Saturday, June 21, 2003

Harry Potter and the Magnetic Poetry with a dash of Match-making

Yes, I stood in line and got Harry Potter this morning. Of COURSE! Did you question the length of my devotion to all things HP? I've started reading but had to pull myself away to answer the phone. Good thing because I have things to do today and once I get started I will be lost to the world for some time.

While I was in line (I was fortunately in a less than popular local Waldenbooks and only stood waiting for about 20 minutes), I found refrigerator poetry in the impulse buy rack. Which I impulsively bought as well. I have ALWAYS wanted that silly thing and so that has been the main thing keeping me away from the lure of Harry Potter. I've been pushing words around my refrigerator door and making them say silly things. I'm sure I will get tired of it soon and wish I had my $20 back but in the meantime, it's fun to pretend to be creative again! Perhaps some of my more memorable creations can be posted here!

Had the best time hanging out with my boyfriend last night... There are sometimes when we are together that everything is so clear and so lax and it just seems like we have never had a problem between us in the world. We have the best talks and get down to nitty gritty stuff without it getting all weepy and melodramatic. Although I was disturbed to realize that I no longer seem to have my own personality, that I seem to be some female morphed version of him -- spewing out his -isms and jokes as if I never had any of my own. And then I realize I can't even remember any of my own. It's a disturbing epiphany. One that I can't shake. I am not a cookie cutter, this is what the whole point of the Heather Allure is, isn't it? I based a match.com ad around the theme, for pity's sake!

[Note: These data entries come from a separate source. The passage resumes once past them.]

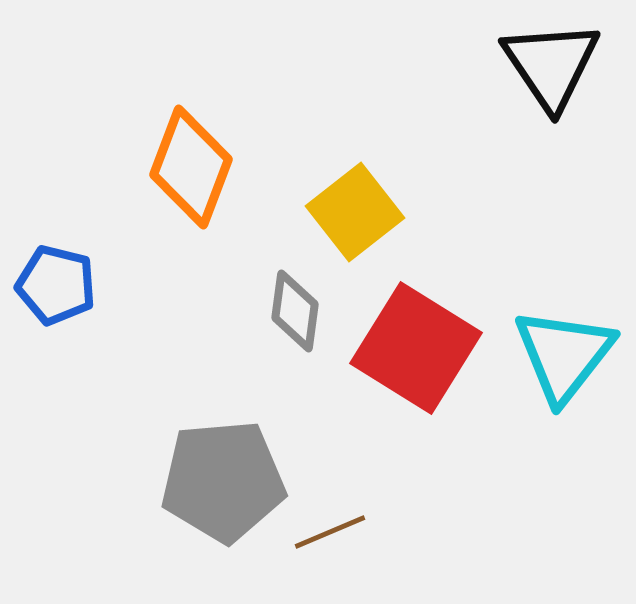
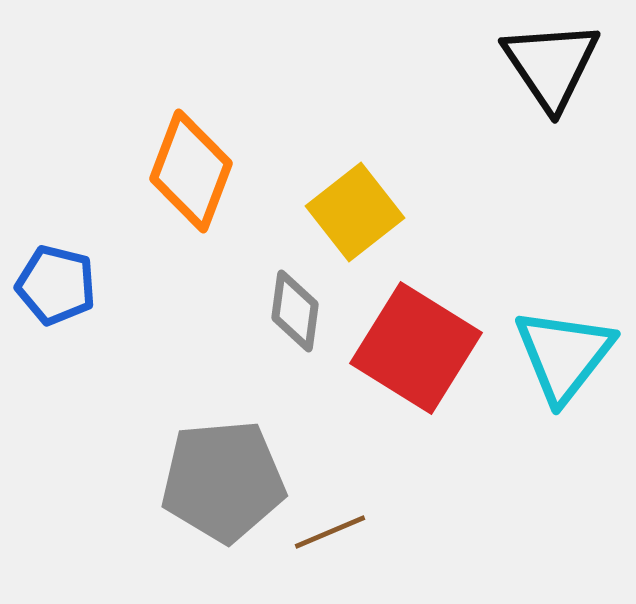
orange diamond: moved 4 px down
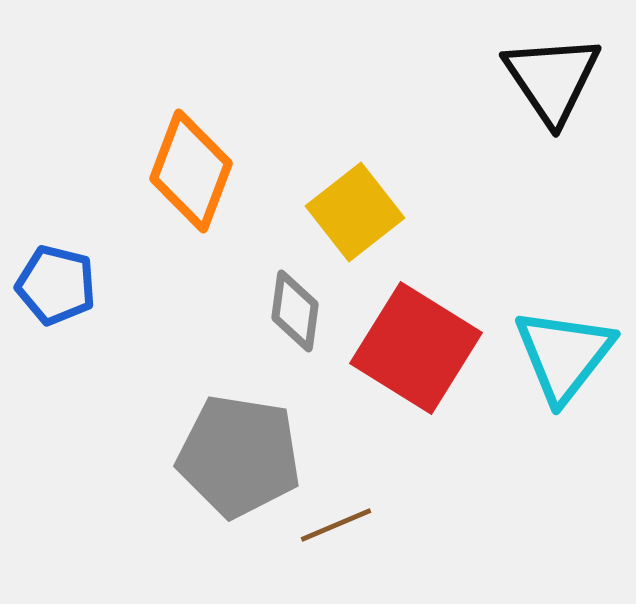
black triangle: moved 1 px right, 14 px down
gray pentagon: moved 16 px right, 25 px up; rotated 14 degrees clockwise
brown line: moved 6 px right, 7 px up
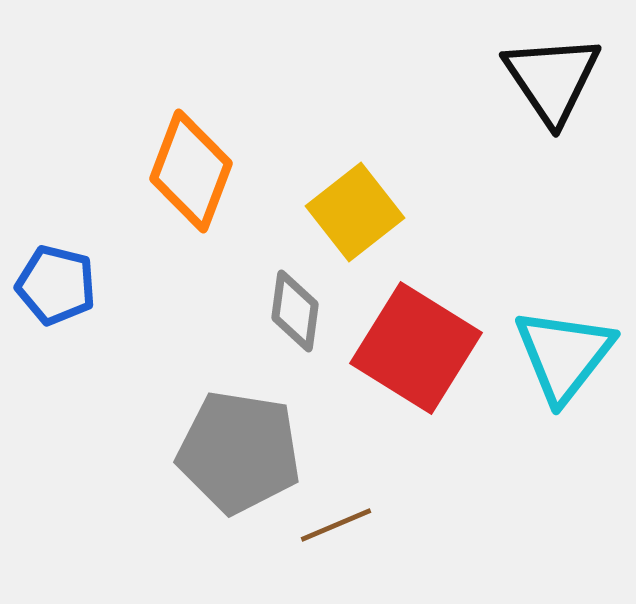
gray pentagon: moved 4 px up
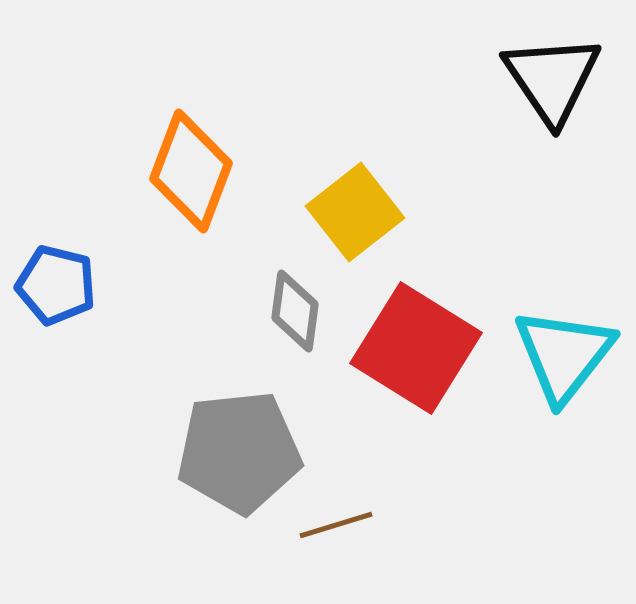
gray pentagon: rotated 15 degrees counterclockwise
brown line: rotated 6 degrees clockwise
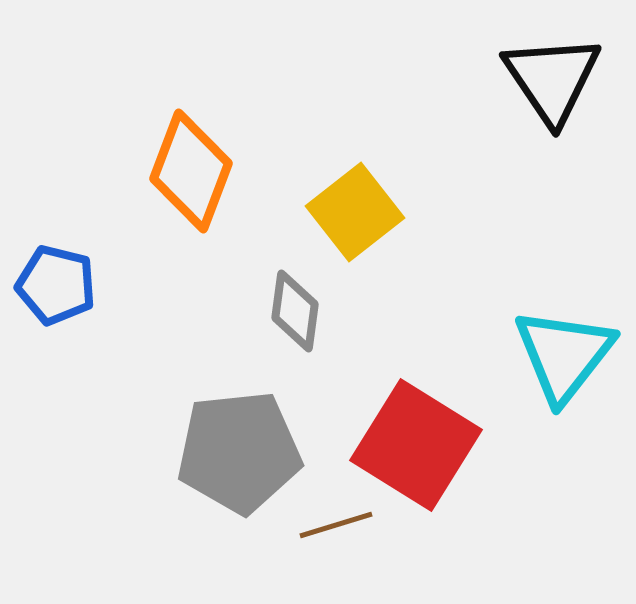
red square: moved 97 px down
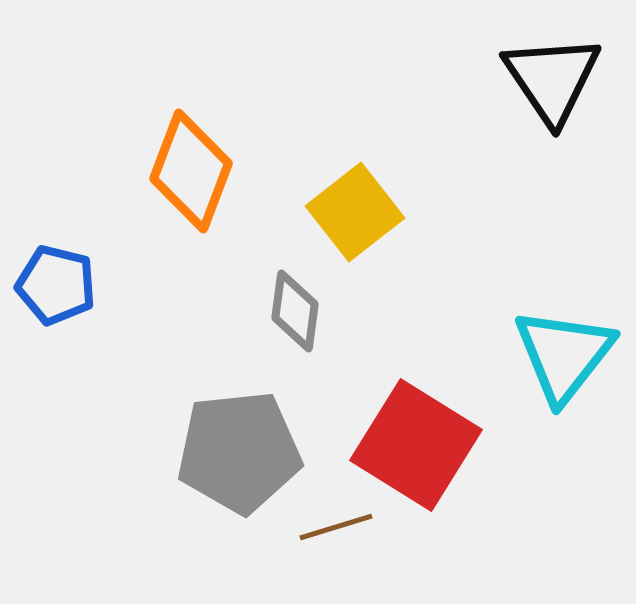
brown line: moved 2 px down
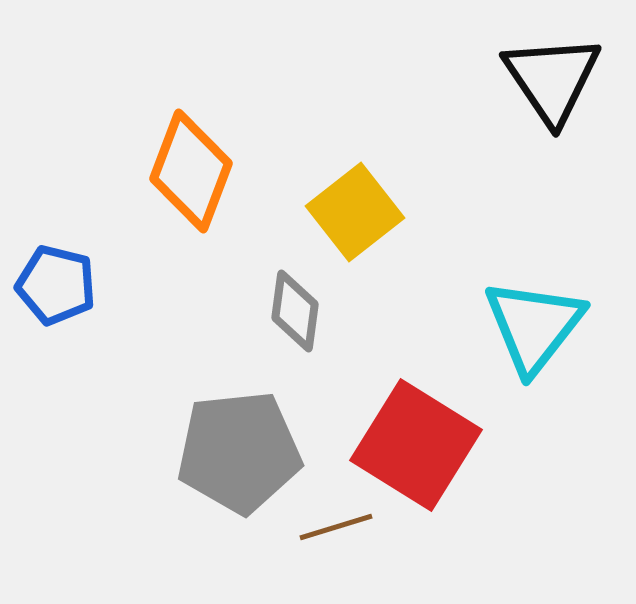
cyan triangle: moved 30 px left, 29 px up
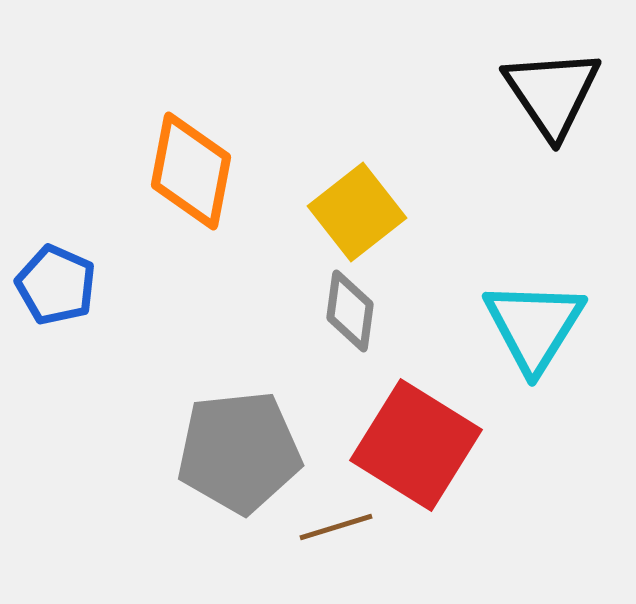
black triangle: moved 14 px down
orange diamond: rotated 10 degrees counterclockwise
yellow square: moved 2 px right
blue pentagon: rotated 10 degrees clockwise
gray diamond: moved 55 px right
cyan triangle: rotated 6 degrees counterclockwise
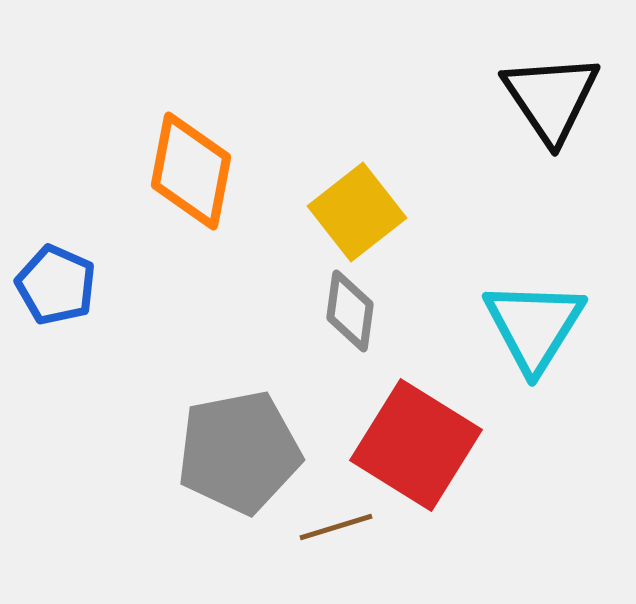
black triangle: moved 1 px left, 5 px down
gray pentagon: rotated 5 degrees counterclockwise
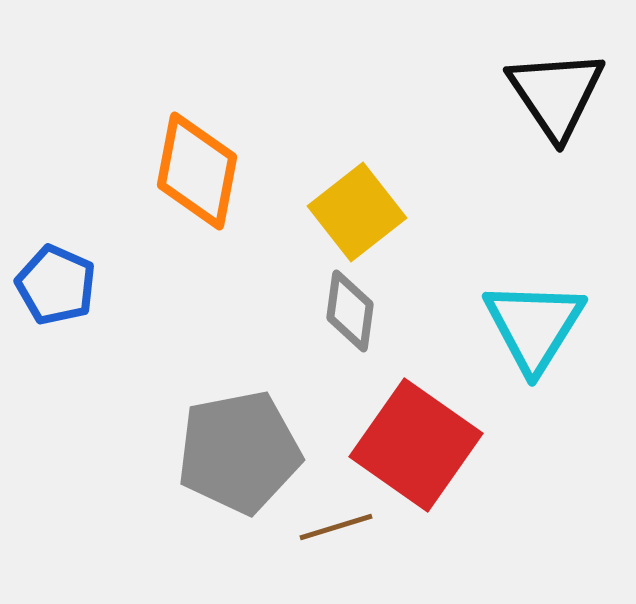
black triangle: moved 5 px right, 4 px up
orange diamond: moved 6 px right
red square: rotated 3 degrees clockwise
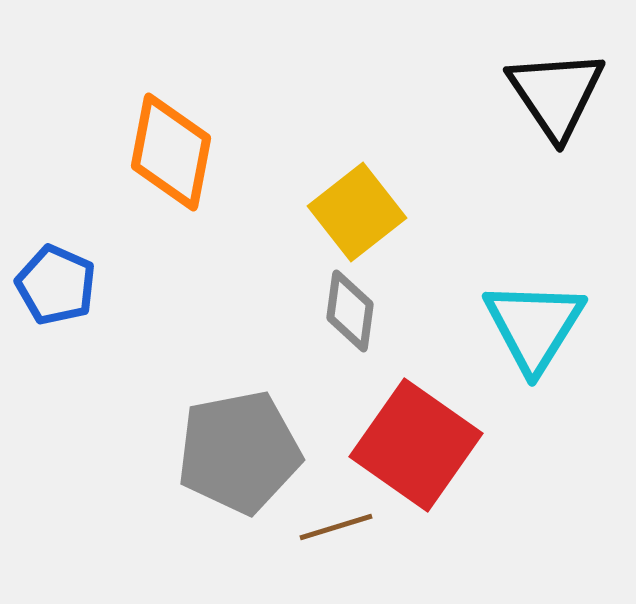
orange diamond: moved 26 px left, 19 px up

Okay... That was poor segue, even for me -- but have been itching to talk about this because friend of mine is joining the ranks of the online dating community, with much support and rah-rah from me. We were online together a few nights ago, browsing the availables in her area, and I was amused to note just how many men all make the comment "tired of the bar scene." It's an interesting dilemma in this day and age, because if you are not one for the "bar scene" then where are you to go to scout out your future Mr.? S & I met at work and came together through a series of flukes and mishaps, largely orchestrated by me (don't argue dear -- we both know that we wouldn't be together if it weren't for my bluntness)... But, it's often heartbreaking to date people you work with (an experience I am only too aware of) and if you're not a church-goer, where does that leave you? The grocery store? Still, I think that the "online scene" will someday surge to unproportioned heights and people will find their way back to the bars with lines about "I'm tired of the online scene". There's too much that you can alter about yourself online that is just not possible meeting people face-to-face. I don't even mean the obvious, physical stuff. Just about your personality in general. We all have this idea of who we hope we are in our heads. Some of us are more in touch with reality with that vision than others. And it's that distortion of reality vs. fantasy where the trouble begins.

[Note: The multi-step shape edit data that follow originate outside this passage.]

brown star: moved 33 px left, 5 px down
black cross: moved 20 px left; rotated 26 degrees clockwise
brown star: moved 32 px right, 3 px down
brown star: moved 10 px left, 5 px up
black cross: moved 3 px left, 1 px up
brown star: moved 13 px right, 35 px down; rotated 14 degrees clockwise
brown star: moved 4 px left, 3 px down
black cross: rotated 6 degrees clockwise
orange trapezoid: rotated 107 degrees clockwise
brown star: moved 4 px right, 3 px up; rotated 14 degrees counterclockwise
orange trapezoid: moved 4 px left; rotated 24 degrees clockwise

Still... I'm a big fan of the genre. If I were "out there" again, I'd definitely have my name in the .com hat and pay my $20 gladly. You spend more than that in a few hours at a bar only to be bitterly disappointed by men who are too afraid of your brilliance to step up to the plate. At least on-line you have time to gauge if someone's personality is in line with your own -- without the "tones", they have only your words to figure out your intentions. It's a bit like dancing in the dark -- exciting, interesting. And there's the chance, as mentioned above, to create someone's perception of you before they have the chance to create their own. It's a bit like Frankenstein, isn't it? Let me tell you how I WANT you to see me and maybe I can tell you enough of that that we can both believe this is the truth about me.

But the best part is when you really do meet someone who fits -- and they figure out the truth about you and still stick around. They know what all of your little quirks and nuances are, and not only do they love you in spite of that -- sometimes it is even one of the factors in it. This is what I hope for my searching friend, for someone to discover her truths and share with her a few of his own.

Rambling Heather (is there a synonym for rambling that starts with an 'h'?) off to do her daily duties -- so I can slack off and be Potterized for the rest of my weekend!
kisses!
HP

PS: Deliberate omission of on-coming Sex & the City return. Have to have things on tap to blog about, don't I??